> Stored data
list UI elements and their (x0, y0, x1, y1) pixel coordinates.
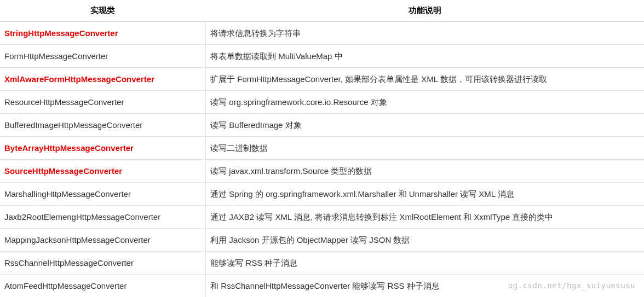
cell-impl-class: ByteArrayHttpMessageConverter (0, 137, 206, 160)
cell-description: 将请求信息转换为字符串 (206, 22, 644, 45)
cell-impl-class: AtomFeedHttpMessageConverter (0, 275, 206, 298)
table-row: AtomFeedHttpMessageConverter和 RssChannel… (0, 275, 644, 298)
table-row: Jaxb2RootElemengHttpMessageConverter通过 J… (0, 206, 644, 229)
table-row: FormHttpMessageConverter将表单数据读取到 MultiVa… (0, 45, 644, 68)
cell-description: 能够读写 RSS 种子消息 (206, 252, 644, 275)
cell-description: 读写 javax.xml.transform.Source 类型的数据 (206, 160, 644, 183)
table-row: ByteArrayHttpMessageConverter读写二进制数据 (0, 137, 644, 160)
table-row: SourceHttpMessageConverter读写 javax.xml.t… (0, 160, 644, 183)
cell-description: 读写 org.springframework.core.io.Resource … (206, 91, 644, 114)
table-header-row: 实现类 功能说明 (0, 0, 644, 22)
table-row: ResourceHttpMessageConverter读写 org.sprin… (0, 91, 644, 114)
cell-description: 将表单数据读取到 MultiValueMap 中 (206, 45, 644, 68)
cell-impl-class: Jaxb2RootElemengHttpMessageConverter (0, 206, 206, 229)
cell-impl-class: MappingJacksonHttpMessageConverter (0, 229, 206, 252)
cell-description: 读写 BufferedImage 对象 (206, 114, 644, 137)
cell-description: 读写二进制数据 (206, 137, 644, 160)
table-row: StringHttpMessageConverter将请求信息转换为字符串 (0, 22, 644, 45)
header-description: 功能说明 (206, 0, 644, 22)
cell-description: 通过 JAXB2 读写 XML 消息, 将请求消息转换到标注 XmlRootEl… (206, 206, 644, 229)
cell-impl-class: StringHttpMessageConverter (0, 22, 206, 45)
cell-impl-class: ResourceHttpMessageConverter (0, 91, 206, 114)
cell-impl-class: RssChannelHttpMessageConverter (0, 252, 206, 275)
table-row: MarshallingHttpMessageConverter通过 Spring… (0, 183, 644, 206)
cell-description: 通过 Spring 的 org.springframework.xml.Mars… (206, 183, 644, 206)
cell-impl-class: MarshallingHttpMessageConverter (0, 183, 206, 206)
table-row: BufferedImageHttpMessageConverter读写 Buff… (0, 114, 644, 137)
cell-impl-class: FormHttpMessageConverter (0, 45, 206, 68)
cell-description: 扩展于 FormHttpMessageConverter, 如果部分表单属性是 … (206, 68, 644, 91)
table-row: RssChannelHttpMessageConverter能够读写 RSS 种… (0, 252, 644, 275)
header-impl-class: 实现类 (0, 0, 206, 22)
converter-table: 实现类 功能说明 StringHttpMessageConverter将请求信息… (0, 0, 644, 297)
table-row: XmlAwareFormHttpMessageConverter扩展于 Form… (0, 68, 644, 91)
cell-description: 利用 Jackson 开源包的 ObjectMapper 读写 JSON 数据 (206, 229, 644, 252)
cell-impl-class: BufferedImageHttpMessageConverter (0, 114, 206, 137)
cell-impl-class: SourceHttpMessageConverter (0, 160, 206, 183)
cell-impl-class: XmlAwareFormHttpMessageConverter (0, 68, 206, 91)
table-container: 实现类 功能说明 StringHttpMessageConverter将请求信息… (0, 0, 644, 297)
cell-description: 和 RssChannelHttpMessageConverter 能够读写 RS… (206, 275, 644, 298)
table-row: MappingJacksonHttpMessageConverter利用 Jac… (0, 229, 644, 252)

> What to work on
The response must repeat all the lines above exactly and include no pictures.

> Answer
list UI elements and their (x0, y0, x1, y1) pixel coordinates.
cell-impl-class: ByteArrayHttpMessageConverter (0, 137, 206, 160)
cell-description: 将请求信息转换为字符串 (206, 22, 644, 45)
cell-impl-class: AtomFeedHttpMessageConverter (0, 275, 206, 298)
table-row: AtomFeedHttpMessageConverter和 RssChannel… (0, 275, 644, 298)
table-row: Jaxb2RootElemengHttpMessageConverter通过 J… (0, 206, 644, 229)
table-row: FormHttpMessageConverter将表单数据读取到 MultiVa… (0, 45, 644, 68)
cell-description: 能够读写 RSS 种子消息 (206, 252, 644, 275)
cell-description: 读写 javax.xml.transform.Source 类型的数据 (206, 160, 644, 183)
table-row: ByteArrayHttpMessageConverter读写二进制数据 (0, 137, 644, 160)
table-row: SourceHttpMessageConverter读写 javax.xml.t… (0, 160, 644, 183)
cell-description: 读写 org.springframework.core.io.Resource … (206, 91, 644, 114)
table-header-row: 实现类 功能说明 (0, 0, 644, 22)
table-row: ResourceHttpMessageConverter读写 org.sprin… (0, 91, 644, 114)
cell-description: 将表单数据读取到 MultiValueMap 中 (206, 45, 644, 68)
cell-impl-class: Jaxb2RootElemengHttpMessageConverter (0, 206, 206, 229)
cell-impl-class: MappingJacksonHttpMessageConverter (0, 229, 206, 252)
cell-description: 读写 BufferedImage 对象 (206, 114, 644, 137)
cell-description: 读写二进制数据 (206, 137, 644, 160)
table-row: StringHttpMessageConverter将请求信息转换为字符串 (0, 22, 644, 45)
header-description: 功能说明 (206, 0, 644, 22)
cell-description: 通过 JAXB2 读写 XML 消息, 将请求消息转换到标注 XmlRootEl… (206, 206, 644, 229)
cell-impl-class: StringHttpMessageConverter (0, 22, 206, 45)
cell-impl-class: ResourceHttpMessageConverter (0, 91, 206, 114)
cell-impl-class: RssChannelHttpMessageConverter (0, 252, 206, 275)
table-row: MarshallingHttpMessageConverter通过 Spring… (0, 183, 644, 206)
cell-description: 通过 Spring 的 org.springframework.xml.Mars… (206, 183, 644, 206)
cell-impl-class: MarshallingHttpMessageConverter (0, 183, 206, 206)
table-row: BufferedImageHttpMessageConverter读写 Buff… (0, 114, 644, 137)
cell-impl-class: FormHttpMessageConverter (0, 45, 206, 68)
cell-description: 扩展于 FormHttpMessageConverter, 如果部分表单属性是 … (206, 68, 644, 91)
table-row: RssChannelHttpMessageConverter能够读写 RSS 种… (0, 252, 644, 275)
header-impl-class: 实现类 (0, 0, 206, 22)
converter-table: 实现类 功能说明 StringHttpMessageConverter将请求信息… (0, 0, 644, 297)
table-row: XmlAwareFormHttpMessageConverter扩展于 Form… (0, 68, 644, 91)
cell-description: 利用 Jackson 开源包的 ObjectMapper 读写 JSON 数据 (206, 229, 644, 252)
cell-impl-class: BufferedImageHttpMessageConverter (0, 114, 206, 137)
cell-impl-class: SourceHttpMessageConverter (0, 160, 206, 183)
cell-impl-class: XmlAwareFormHttpMessageConverter (0, 68, 206, 91)
table-container: 实现类 功能说明 StringHttpMessageConverter将请求信息… (0, 0, 644, 297)
cell-description: 和 RssChannelHttpMessageConverter 能够读写 RS… (206, 275, 644, 298)
table-row: MappingJacksonHttpMessageConverter利用 Jac… (0, 229, 644, 252)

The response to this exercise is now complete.